In 1826, the scrapbooking craze really took off with the
publication of John Poole's 'Manuscript Gleanings and Literary Scrapbook while
the year previous had seen the publication of a serial titled 'The Scrapbook'
which defined a scrapbook as a blank book which held newspaper articles and
pictures for preservation. The actual term 'scrapbook' had been coined just a
few years earlier because of the bright pieces of paper left over from a
printing job, or scrap, that people had begun to paste into their albums for
decorative purposes.
Scrapbooks of this time period would have included calling
cards, the decorated name cards men and women left at their friends' homes at
the start of their visits or to indicate they had stopped by with the intention
to visit, national advertising trade cards, religious cards with Biblical
inscriptions, rewards of merit for good grades and good behavior for
schoolchildren, and carte-de-visite photographs which are better known to us as
postcards.
Surprisingly, one of the biggest supporters of scrapbooking
during the late 1800s was the author Mark Twain! He loved the hobby so much
that he devoted entire Sundays to the creation of his personal scrapbooks and
even patented a series of scrapbooks in 1872 to be sold by Brentano's Literary
Emporium in NYC as well as through the Montgomery Ward catalog. His scrapbooks
contained alternating gummed and non-gummed pages with perforations on the
non-gummed pages for easy removal. An article from the St. Louis Dispatch in
June 1885 states that Twain made about $50,000 on his scrapbooks. In
comparison, the sale of all his novels combined had netted him about $200,000.
The invention of photography, and its direct ancestors,
obviously changed the art of scrapbooking forever as scrappers now had the
means to capture scenes of their lives in a way that wasn't possible before
with only printed media. Louis-Jacques Daguerre invented the daguerreotype in
1837, but it wasn't until 1839 that this process was made public, so the latter
date is often given for the birth of photography. Others quickly refined and
added to the evolution of photography with the invention of halftone plates and
photo engraving in the last half of the nineteenth century until George Eastman
marketed his Kodak camera and photographic rolled film in 1888 and completely
revolutionized the entire photographic industry up to that point.

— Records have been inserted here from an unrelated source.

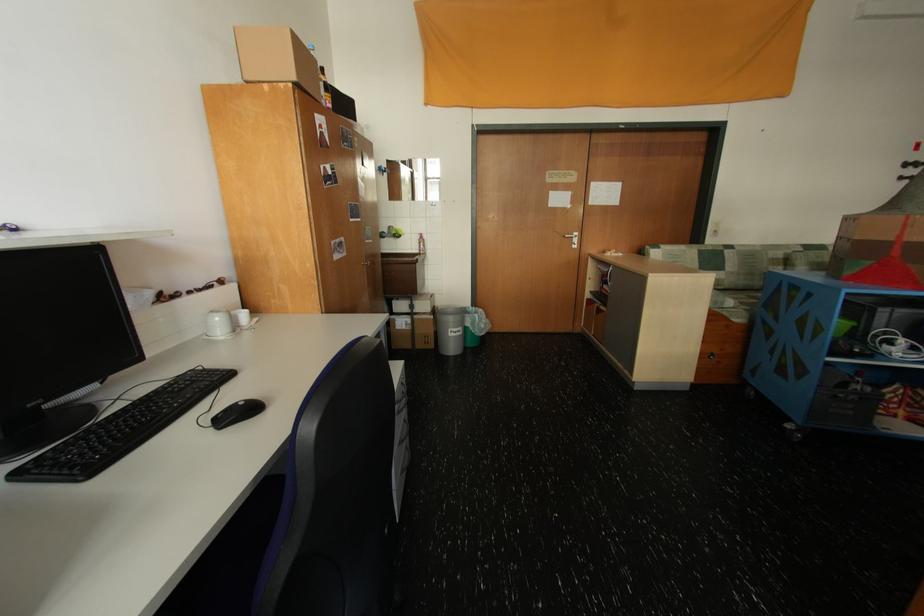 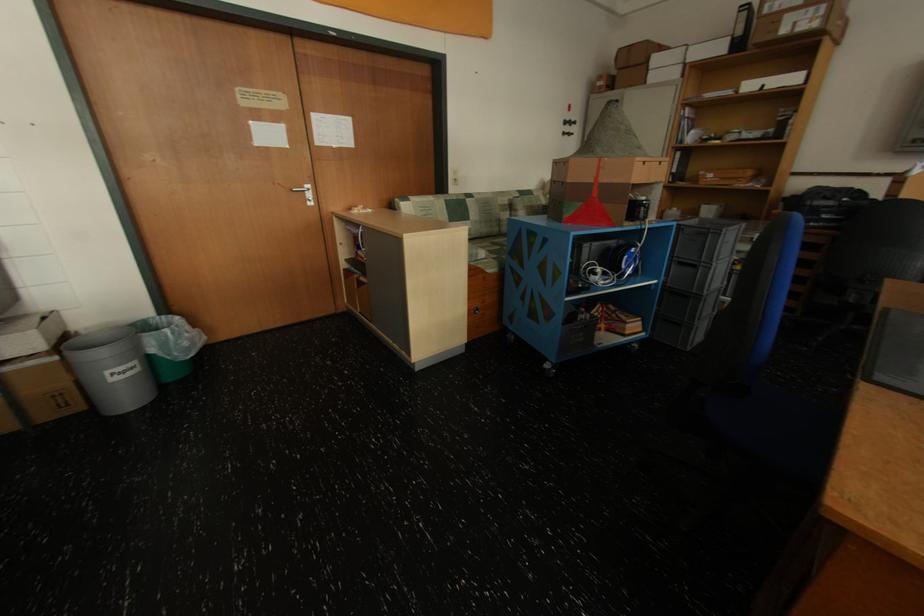 Where in the second image is the point corresponding to point 704,238 from the first image?

(448, 187) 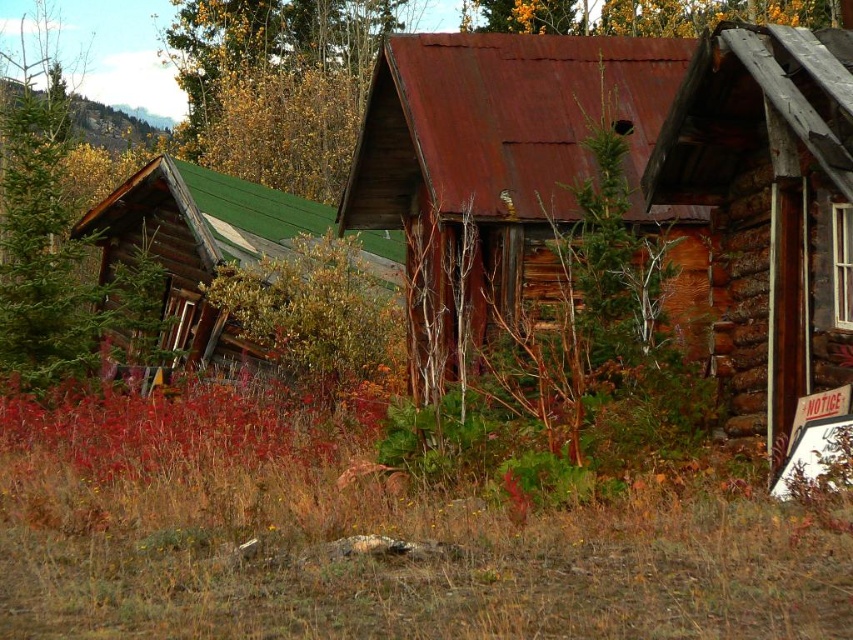 You are a hiker who wants to take a photo of the rusty metal hut at center and the green wood tree at upper left. Which object should you focus on first if you want to capture both in the same frame without moving your camera?

The rusty metal hut at center is not as tall as the green wood tree at upper left, so you should focus on the green wood tree at upper left first to ensure it fits within the frame.

Based on the scene description, what are the coordinates of the weathered wood log cabin at right?

The coordinates of the weathered wood log cabin at right are at point (769, 209). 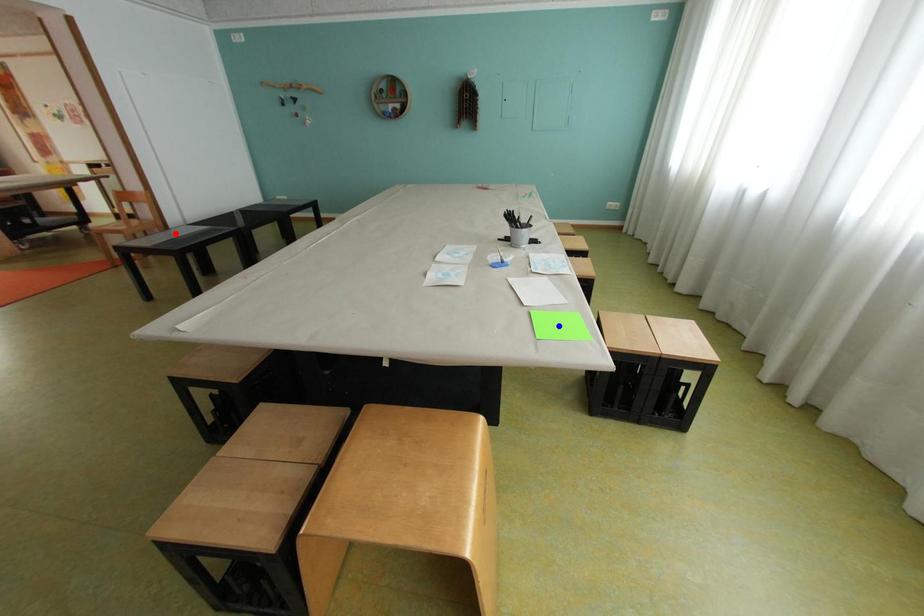 Question: Two points are marked on the image. Which point is closer to the camera?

There was a sharp decline in scrapbook popularity around
1940 as photo albums were being mass produced and people began to focus on
photography as a hobby, but luckily for us, the publication of Alex Haley's
'Roots,' a story which alleged to tell his family's history and autobiography
back to eighteenth century Africa, in the mid-1970s as well as a surge in
genealogical research gave rise to a renewed interest in scrapbooking and
preserving family history in such a fashion.